## Work item
Every entry below needs to be printed again exactly, with its pictures left out.

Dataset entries
========================================
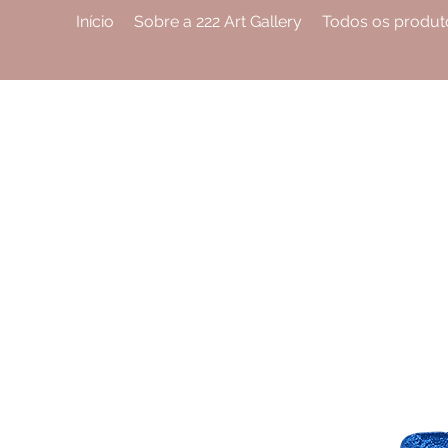
Início
Sobre a 222 Art Gallery
Todos os produt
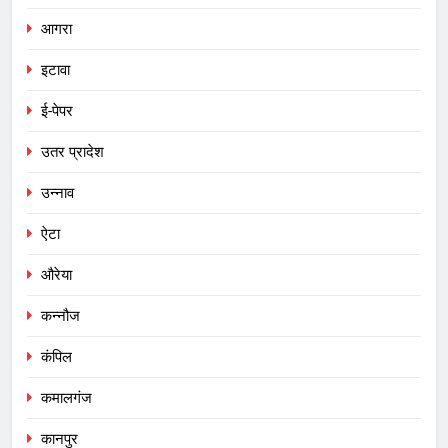
आगरा
इटावा
ई-पेपर
उतर प्रादेश
उन्नाव
ऐटा
औरेया
कन्नौज
कंपिल
कमालगंज
कानपुर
========================================
## Exercise response
Início
Sobre a 222 Art Gallery
Todos os produt
आगरा
इटावा
ई-पेपर
उतर प्रादेश
उन्नाव
ऐटा
औरेया
कन्नौज
कंपिल
कमालगंज
कानपुर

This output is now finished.